Over the past couple of years, a disruptive product has become a buzzword meaning, roughly, "a new thing that a lot of people buy." But that's not what's useful about the idea of disruption at all. The original theory comes from Clayton Christensen's study of things like the hard drive and steel industries where he realized that disruptive products tend to combine new technologies, cheaper production, and — crucially — worse products.
That last bit is the key: it's the poor quality and low profit margins of the new product that prevent the incumbent business from recognizing the threat. But as the competitors experiment with the new production technologies they become better able to produce high-quality, high-profit products than the incumbents, and they eventually move up the value chain and disrupt the incumbent's core business.
There are lots of threats that aren't disruptive. USA Today, for instance, has a huge web site and is doing some really interesting things online, but they're just a direct competitor to the NYT. They're doing more or less what the Times does and trying to do it better.

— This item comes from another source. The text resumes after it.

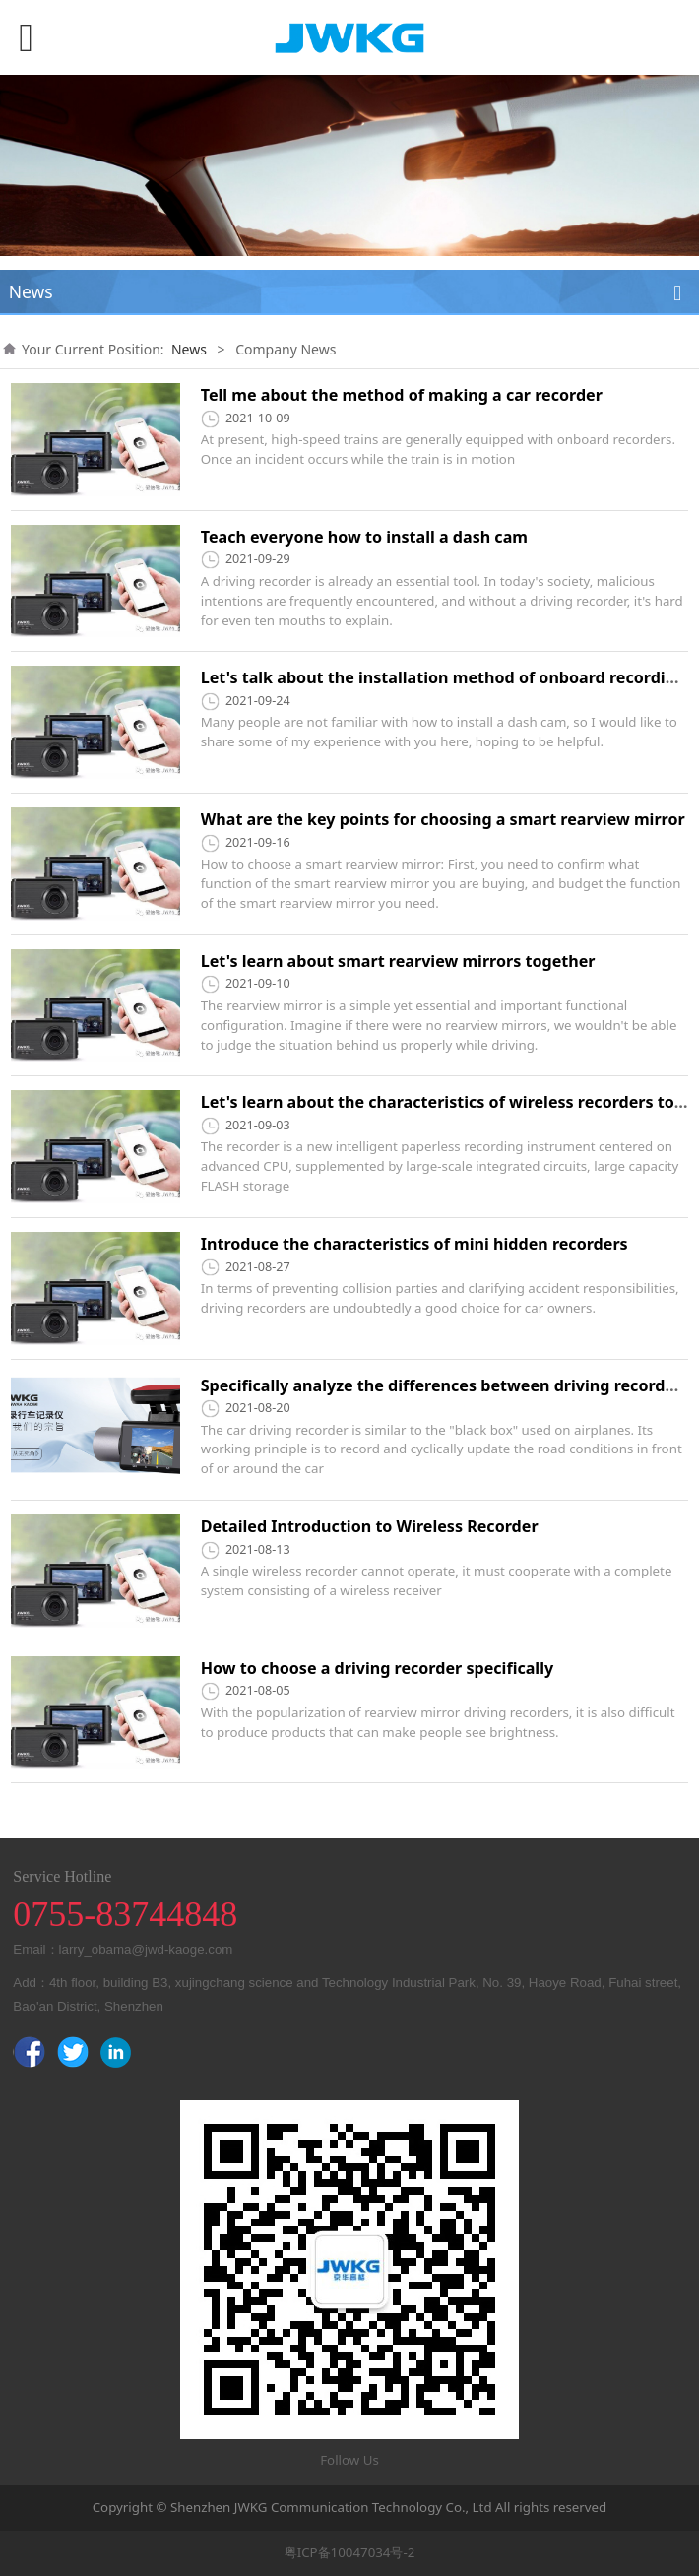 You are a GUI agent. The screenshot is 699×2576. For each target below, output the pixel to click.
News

Conversely, Buzzfeed is a disruptive threat to the New York Times. They began leveraging technology to churn out aggregated videos and light listicles that are targeted at generating social shares. Their content was — and is — much worse than what the New York Times offers. But they're getting better fast. Now they're using their technology advantage to also do foreign reporting and feature journalism in ways that are much better suited to the social web and much cheaper to produce.